◆ Problem to work on
Each record, minus any picture, should be returned exactly as written.
═════ Records for the exercise
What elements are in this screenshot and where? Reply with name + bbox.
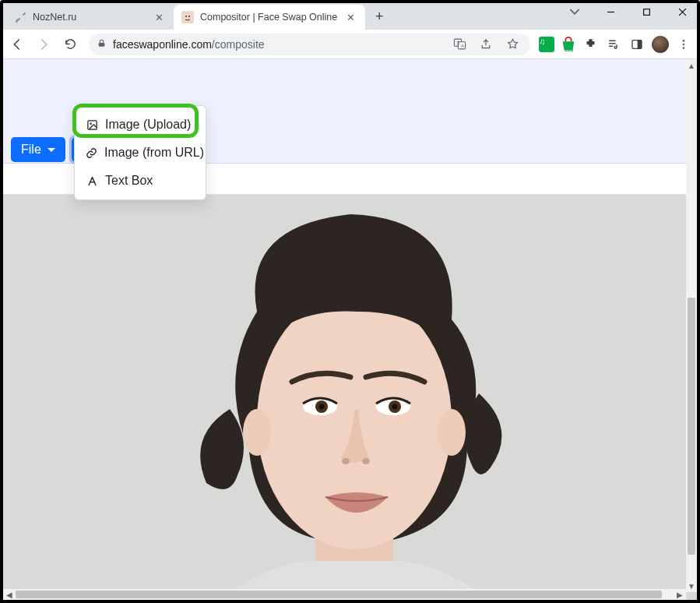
scroll-left-icon[interactable]: ◀ bbox=[3, 589, 16, 600]
file-menu-button[interactable]: File bbox=[11, 137, 65, 162]
svg-rect-5 bbox=[643, 9, 649, 15]
horizontal-scrollbar[interactable]: ◀ ▶ bbox=[3, 589, 686, 600]
face-icon bbox=[181, 11, 194, 23]
svg-point-19 bbox=[683, 40, 685, 42]
reload-button[interactable] bbox=[58, 33, 83, 56]
address-bar[interactable]: faceswaponline.com/composite 文A bbox=[89, 34, 530, 55]
tab-title: NozNet.ru bbox=[33, 12, 146, 23]
file-menu-label: File bbox=[21, 143, 41, 157]
svg-rect-8 bbox=[99, 42, 105, 46]
window-maximize-button[interactable] bbox=[628, 0, 664, 23]
translate-icon[interactable]: 文A bbox=[449, 34, 470, 55]
svg-point-36 bbox=[90, 122, 92, 125]
portrait-image bbox=[101, 195, 600, 600]
font-icon bbox=[86, 175, 98, 187]
canvas-area[interactable] bbox=[3, 195, 697, 600]
svg-rect-18 bbox=[638, 40, 642, 48]
svg-rect-1 bbox=[181, 11, 194, 23]
vertical-scrollbar[interactable]: ▲ ▼ bbox=[686, 59, 697, 592]
svg-point-0 bbox=[16, 19, 19, 22]
link-icon bbox=[86, 147, 97, 159]
dropdown-item-image-url[interactable]: Image (from URL) bbox=[75, 139, 206, 167]
extension-icons: ♫ 20s bbox=[536, 34, 695, 55]
forward-button[interactable] bbox=[31, 33, 56, 56]
window-controls bbox=[557, 0, 700, 23]
star-icon[interactable] bbox=[502, 34, 522, 55]
svg-point-20 bbox=[683, 43, 685, 45]
svg-point-2 bbox=[185, 16, 187, 17]
svg-point-26 bbox=[438, 409, 466, 456]
dropdown-item-image-upload[interactable]: Image (Upload) bbox=[75, 111, 206, 139]
new-tab-button[interactable]: + bbox=[368, 5, 390, 27]
svg-point-32 bbox=[392, 404, 397, 410]
window-minimize-button[interactable] bbox=[593, 0, 628, 23]
browser-tab-inactive[interactable]: NozNet.ru ✕ bbox=[6, 5, 174, 30]
wrench-icon bbox=[14, 11, 26, 23]
svg-text:A: A bbox=[460, 44, 463, 48]
dropdown-item-label: Image (from URL) bbox=[104, 146, 204, 160]
music-extension-icon[interactable]: ♫ bbox=[536, 34, 557, 55]
scrollbar-track[interactable] bbox=[16, 589, 674, 600]
chevron-down-icon[interactable] bbox=[557, 0, 593, 23]
browser-titlebar: NozNet.ru ✕ Compositor | Face Swap Onlin… bbox=[0, 0, 700, 30]
playlist-icon[interactable] bbox=[603, 34, 624, 55]
browser-toolbar: faceswaponline.com/composite 文A ♫ 20s bbox=[0, 30, 700, 59]
insert-dropdown: Image (Upload) Image (from URL) Text Box bbox=[74, 105, 206, 200]
scroll-right-icon[interactable]: ▶ bbox=[674, 589, 686, 600]
svg-point-34 bbox=[362, 458, 370, 464]
svg-point-25 bbox=[243, 409, 271, 456]
extensions-icon[interactable] bbox=[580, 34, 600, 55]
caret-down-icon bbox=[47, 148, 55, 152]
scroll-down-icon[interactable]: ▼ bbox=[686, 580, 697, 592]
svg-text:20s: 20s bbox=[565, 47, 573, 52]
svg-point-31 bbox=[318, 404, 324, 410]
share-icon[interactable] bbox=[476, 34, 496, 55]
tab-title: Compositor | Face Swap Online bbox=[200, 12, 337, 23]
close-icon[interactable]: ✕ bbox=[152, 10, 166, 24]
lock-icon bbox=[97, 38, 107, 51]
dropdown-item-label: Text Box bbox=[105, 174, 153, 188]
image-icon bbox=[86, 119, 98, 131]
svg-point-33 bbox=[342, 458, 350, 464]
url-text: faceswaponline.com/composite bbox=[113, 38, 443, 51]
scroll-up-icon[interactable]: ▲ bbox=[686, 59, 697, 72]
back-button[interactable] bbox=[5, 33, 30, 56]
svg-point-21 bbox=[683, 47, 685, 49]
window-close-button[interactable] bbox=[664, 0, 700, 23]
panel-icon[interactable] bbox=[627, 34, 647, 55]
shopping-extension-icon[interactable]: 20s bbox=[560, 36, 577, 53]
close-icon[interactable]: ✕ bbox=[343, 10, 357, 24]
scroll-thumb[interactable] bbox=[16, 591, 662, 598]
browser-tab-active[interactable]: Compositor | Face Swap Online ✕ bbox=[174, 5, 365, 30]
scroll-thumb[interactable] bbox=[688, 298, 695, 555]
menu-icon[interactable] bbox=[674, 34, 694, 55]
svg-point-3 bbox=[188, 16, 190, 17]
dropdown-item-text-box[interactable]: Text Box bbox=[75, 167, 206, 195]
profile-avatar[interactable] bbox=[650, 34, 670, 55]
svg-rect-35 bbox=[87, 120, 96, 129]
scrollbar-track[interactable] bbox=[686, 72, 697, 580]
dropdown-item-label: Image (Upload) bbox=[105, 118, 191, 132]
══════════
◆ Answer box
What elements are in this screenshot and where? Reply with name + bbox.
scroll-left-icon[interactable]: ◀ bbox=[3, 589, 16, 600]
file-menu-button[interactable]: File bbox=[11, 137, 65, 162]
svg-rect-5 bbox=[643, 9, 649, 15]
horizontal-scrollbar[interactable]: ◀ ▶ bbox=[3, 589, 686, 600]
face-icon bbox=[181, 11, 194, 23]
svg-point-19 bbox=[683, 40, 685, 42]
reload-button[interactable] bbox=[58, 33, 83, 56]
address-bar[interactable]: faceswaponline.com/composite 文A bbox=[89, 34, 530, 55]
tab-title: NozNet.ru bbox=[33, 12, 146, 23]
file-menu-label: File bbox=[21, 143, 41, 157]
svg-rect-8 bbox=[99, 42, 105, 46]
window-maximize-button[interactable] bbox=[628, 0, 664, 23]
translate-icon[interactable]: 文A bbox=[449, 34, 470, 55]
svg-point-36 bbox=[90, 122, 92, 125]
portrait-image bbox=[101, 195, 600, 600]
font-icon bbox=[86, 175, 98, 187]
canvas-area[interactable] bbox=[3, 195, 697, 600]
svg-rect-18 bbox=[638, 40, 642, 48]
svg-rect-1 bbox=[181, 11, 194, 23]
vertical-scrollbar[interactable]: ▲ ▼ bbox=[686, 59, 697, 592]
svg-point-0 bbox=[16, 19, 19, 22]
link-icon bbox=[86, 147, 97, 159]
dropdown-item-image-url[interactable]: Image (from URL) bbox=[75, 139, 206, 167]
extension-icons: ♫ 20s bbox=[536, 34, 695, 55]
forward-button[interactable] bbox=[31, 33, 56, 56]
window-controls bbox=[557, 0, 700, 23]
star-icon[interactable] bbox=[502, 34, 522, 55]
svg-point-20 bbox=[683, 43, 685, 45]
svg-point-2 bbox=[185, 16, 187, 17]
svg-point-26 bbox=[438, 409, 466, 456]
dropdown-item-image-upload[interactable]: Image (Upload) bbox=[75, 111, 206, 139]
new-tab-button[interactable]: + bbox=[368, 5, 390, 27]
svg-point-32 bbox=[392, 404, 397, 410]
window-minimize-button[interactable] bbox=[593, 0, 628, 23]
browser-tab-inactive[interactable]: NozNet.ru ✕ bbox=[6, 5, 174, 30]
wrench-icon bbox=[14, 11, 26, 23]
svg-text:A: A bbox=[460, 44, 463, 48]
dropdown-item-label: Image (from URL) bbox=[104, 146, 204, 160]
music-extension-icon[interactable]: ♫ bbox=[536, 34, 557, 55]
scrollbar-track[interactable] bbox=[16, 589, 674, 600]
chevron-down-icon[interactable] bbox=[557, 0, 593, 23]
browser-titlebar: NozNet.ru ✕ Compositor | Face Swap Onlin… bbox=[0, 0, 700, 30]
playlist-icon[interactable] bbox=[603, 34, 624, 55]
browser-toolbar: faceswaponline.com/composite 文A ♫ 20s bbox=[0, 30, 700, 59]
insert-dropdown: Image (Upload) Image (from URL) Text Box bbox=[74, 105, 206, 200]
scroll-right-icon[interactable]: ▶ bbox=[674, 589, 686, 600]
svg-point-34 bbox=[362, 458, 370, 464]
svg-point-25 bbox=[243, 409, 271, 456]
extensions-icon[interactable] bbox=[580, 34, 600, 55]
caret-down-icon bbox=[47, 148, 55, 152]
scroll-down-icon[interactable]: ▼ bbox=[686, 580, 697, 592]
svg-text:20s: 20s bbox=[565, 47, 573, 52]
svg-point-31 bbox=[318, 404, 324, 410]
share-icon[interactable] bbox=[476, 34, 496, 55]
tab-title: Compositor | Face Swap Online bbox=[200, 12, 337, 23]
close-icon[interactable]: ✕ bbox=[152, 10, 166, 24]
lock-icon bbox=[97, 38, 107, 51]
dropdown-item-label: Text Box bbox=[105, 174, 153, 188]
image-icon bbox=[86, 119, 98, 131]
svg-point-33 bbox=[342, 458, 350, 464]
url-text: faceswaponline.com/composite bbox=[113, 38, 443, 51]
scroll-up-icon[interactable]: ▲ bbox=[686, 59, 697, 72]
back-button[interactable] bbox=[5, 33, 30, 56]
svg-point-21 bbox=[683, 47, 685, 49]
window-close-button[interactable] bbox=[664, 0, 700, 23]
panel-icon[interactable] bbox=[627, 34, 647, 55]
shopping-extension-icon[interactable]: 20s bbox=[560, 36, 577, 53]
close-icon[interactable]: ✕ bbox=[343, 10, 357, 24]
scroll-thumb[interactable] bbox=[16, 591, 662, 598]
browser-tab-active[interactable]: Compositor | Face Swap Online ✕ bbox=[174, 5, 365, 30]
scroll-thumb[interactable] bbox=[688, 298, 695, 555]
menu-icon[interactable] bbox=[674, 34, 694, 55]
svg-point-3 bbox=[188, 16, 190, 17]
dropdown-item-text-box[interactable]: Text Box bbox=[75, 167, 206, 195]
profile-avatar[interactable] bbox=[650, 34, 670, 55]
svg-rect-35 bbox=[87, 120, 96, 129]
scrollbar-track[interactable] bbox=[686, 72, 697, 580]
dropdown-item-label: Image (Upload) bbox=[105, 118, 191, 132]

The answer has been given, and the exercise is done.